It has been a while since I have written a financial planning article but I felt the need to write about refinancing today.
Many, if not most of you, may already know this, but it is important for those of you who don’t – right now is an incredible time to refinance your home. The mortgage rates and refinance rates are at historic lows in America.
My husband and I refinanced last summer and then just did it again in February because the rates had continued to go down. They dropped so much that we decided it was worthwhile to refinance again. We were originally with a 30 year at 3.95%, refinanced to a 15 year 2.875% in June of 2020 and just got an unbelievable 15 year at 1.99%. (I debated giving our actual numbers because I don’t think that you can still get 1.99% for a 15 year. Do NOT expect this low a rate. We were extremely lucky.)

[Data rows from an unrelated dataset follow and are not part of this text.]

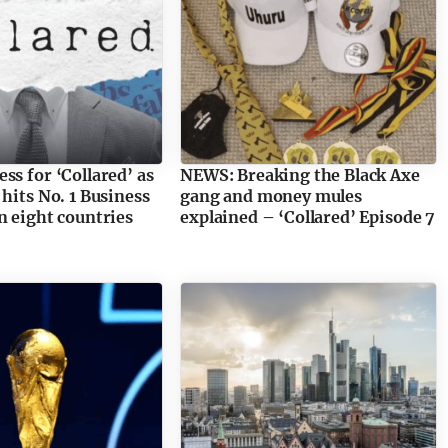
ss for ‘Collared’ as
NEWS: Breaking the Black Axe
 hits No. 1 Business
gang and money mules
n eight countries
explained – ‘Collared’ Episode 7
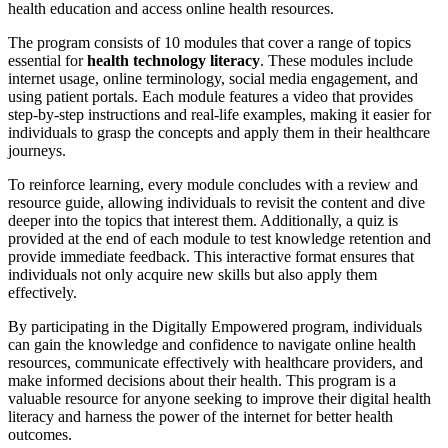
health education and access online health resources.
The program consists of 10 modules that cover a range of topics
essential for
health technology literacy
. These modules include
internet usage, online terminology, social media engagement, and
using patient portals. Each module features a video that provides
step-by-step instructions and real-life examples, making it easier for
individuals to grasp the concepts and apply them in their healthcare
journeys.
To reinforce learning, every module concludes with a review and
resource guide, allowing individuals to revisit the content and dive
deeper into the topics that interest them. Additionally, a quiz is
provided at the end of each module to test knowledge retention and
provide immediate feedback. This interactive format ensures that
individuals not only acquire new skills but also apply them
effectively.
By participating in the Digitally Empowered program, individuals
can gain the knowledge and confidence to navigate online health
resources, communicate effectively with healthcare providers, and
make informed decisions about their health. This program is a
valuable resource for anyone seeking to improve their digital health
literacy and harness the power of the internet for better health
outcomes.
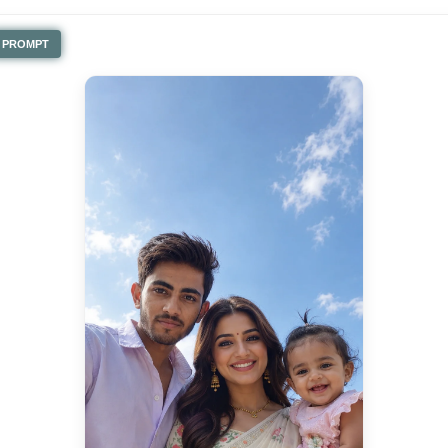
PROMPT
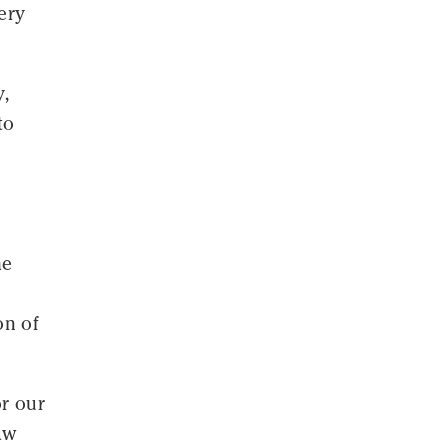
very
y,
to
he
on of
or our
aw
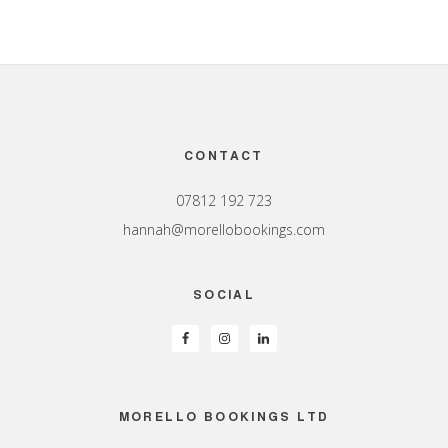
Footer
CONTACT
07812 192 723
hannah@morellobookings.com
SOCIAL
MORELLO BOOKINGS LTD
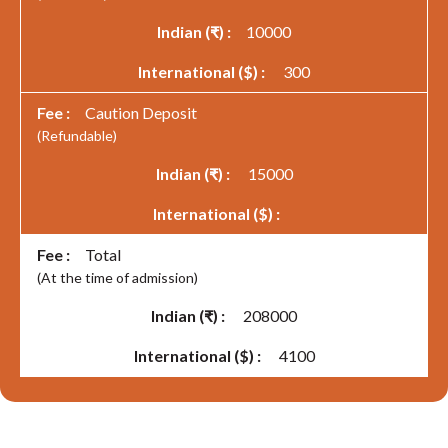
10000
300
Caution Deposit
(Refundable)
15000
Total
(At the time of admission)
208000
4100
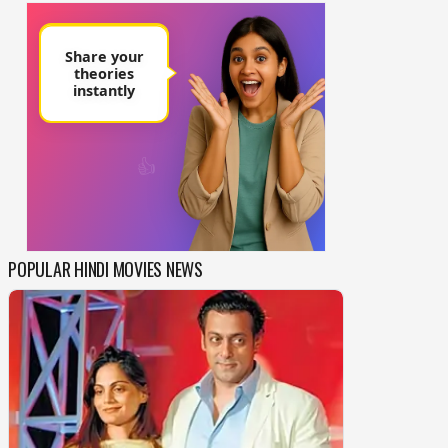
POPULAR HINDI MOVIES NEWS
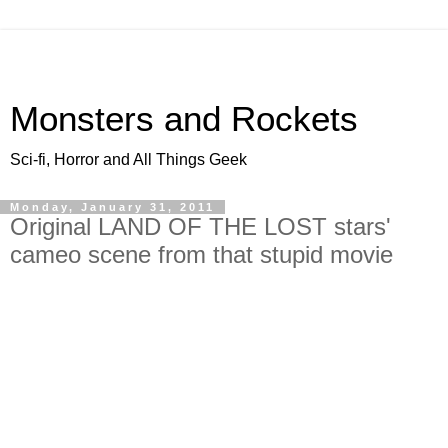
Monsters and Rockets
Sci-fi, Horror and All Things Geek
Monday, January 31, 2011
Original LAND OF THE LOST stars'
cameo scene from that stupid movie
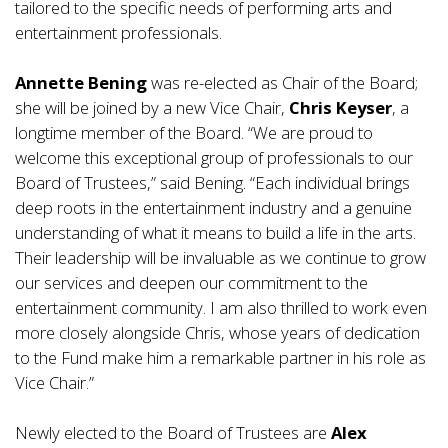
tailored to the specific needs of performing arts and
entertainment professionals.
Annette Bening
was re-elected as Chair of the Board;
she will be joined by a new Vice Chair,
Chris Keyser
, a
longtime member of the Board. “We are proud to
welcome this exceptional group of professionals to our
Board of Trustees,” said Bening. “Each individual brings
deep roots in the entertainment industry and a genuine
understanding of what it means to build a life in the arts.
Their leadership will be invaluable as we continue to grow
our services and deepen our commitment to the
entertainment community. I am also thrilled to work even
more closely alongside Chris, whose years of dedication
to the Fund make him a remarkable partner in his role as
Vice Chair.”
Newly elected to the Board of Trustees are
Alex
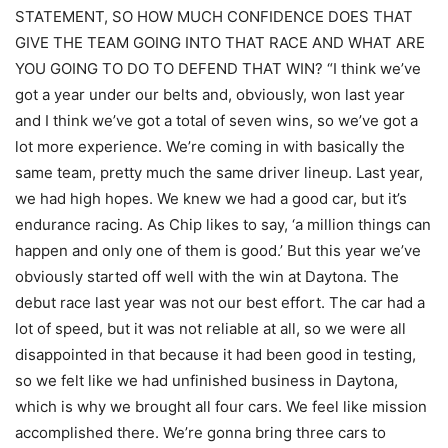
STATEMENT, SO HOW MUCH CONFIDENCE DOES THAT
GIVE THE TEAM GOING INTO THAT RACE AND WHAT ARE
YOU GOING TO DO TO DEFEND THAT WIN? “I think we’ve
got a year under our belts and, obviously, won last year
and I think we’ve got a total of seven wins, so we’ve got a
lot more experience. We’re coming in with basically the
same team, pretty much the same driver lineup. Last year,
we had high hopes. We knew we had a good car, but it’s
endurance racing. As Chip likes to say, ‘a million things can
happen and only one of them is good.’ But this year we’ve
obviously started off well with the win at Daytona. The
debut race last year was not our best effort. The car had a
lot of speed, but it was not reliable at all, so we were all
disappointed in that because it had been good in testing,
so we felt like we had unfinished business in Daytona,
which is why we brought all four cars. We feel like mission
accomplished there. We’re gonna bring three cars to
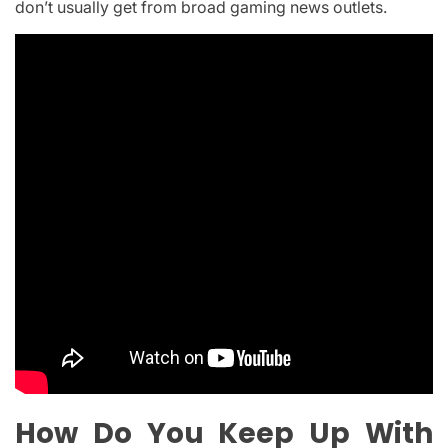
don’t usually get from broad gaming news outlets.
How Do You Keep Up With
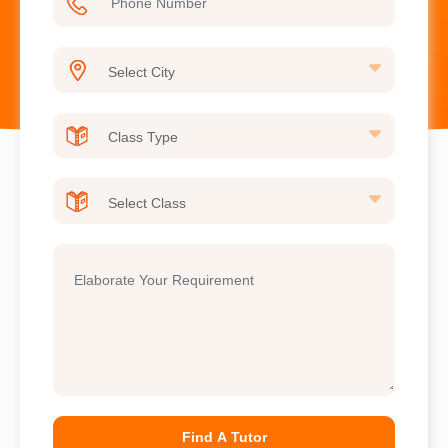
Find A Tutor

(It is worth noting that I rarely recommend a 15 year mortgage. The flexibility of having a lower payment with a 30 year makes a lot of sense AND the difference between the 15 and 30 year rates are not that different right now. You can ALWAYS pay more if you want but it is nice to have that option.)
If you haven’t already, it is worth looking into what you can qualify for with a refinance. With the current low rates, you could:
- Decrease your payment to have additional cash each month for other needs
- Pay off other higher interest rate debt (credit card, student loans, car loans, etc.)
- Pull out some extra cash for home renovation projects or other worthwhile needs
- Keep paying what you were paying but with the benefit of a lower interest rate you will be done with your loan sooner. (This is what my husband and I are doing.) This also provides the flexibility of paying less if you need to in the future.
I will be honest with you, doing a refinance is a bit of a pain in the neck. You have to gather a list of paperwork and needed items. So the more organized you are the better. For us, everything was electronic so having a scanner was helpful too.
There are choices and decisions to be made, such as:
- Do you want to pull cash out? If so, how much cash do you want? To explain, if your home is worth more than what you owe on the mortgage you may be able to increase the loan amount and “pull cash out” for other things. At such low interest rates, this may make sense.
- What term do you want (15 years, 20 years, or 30 years)?
- Do you want to roll the closing costs into the refinance?
It does help to have cash available to “float” the change in escrow for property taxes and insurance but this is not necessary.
Your home is one of your biggest purchases and investments. It is worth looking into refinancing.
Some people go to a lot of time and effort using coupons and searching for the best deal on smaller ticket items to save money, yet they do not think about refinancing their home because it is not on their radar. Saving money on your mortgage is of a much larger magnitude.
I felt the need to send this article because by taking the time (hopefully between 4-8 hours) you could save yourself possibly tens of thousands of dollars depending on your current rate and how much you owe on your home.
I debated showing an example with numbers, but decided not to. If you are considering refinancing you should talk to a mortgage broker. Have them run some numbers for you so you can see for yourself what it could mean in your specific situation.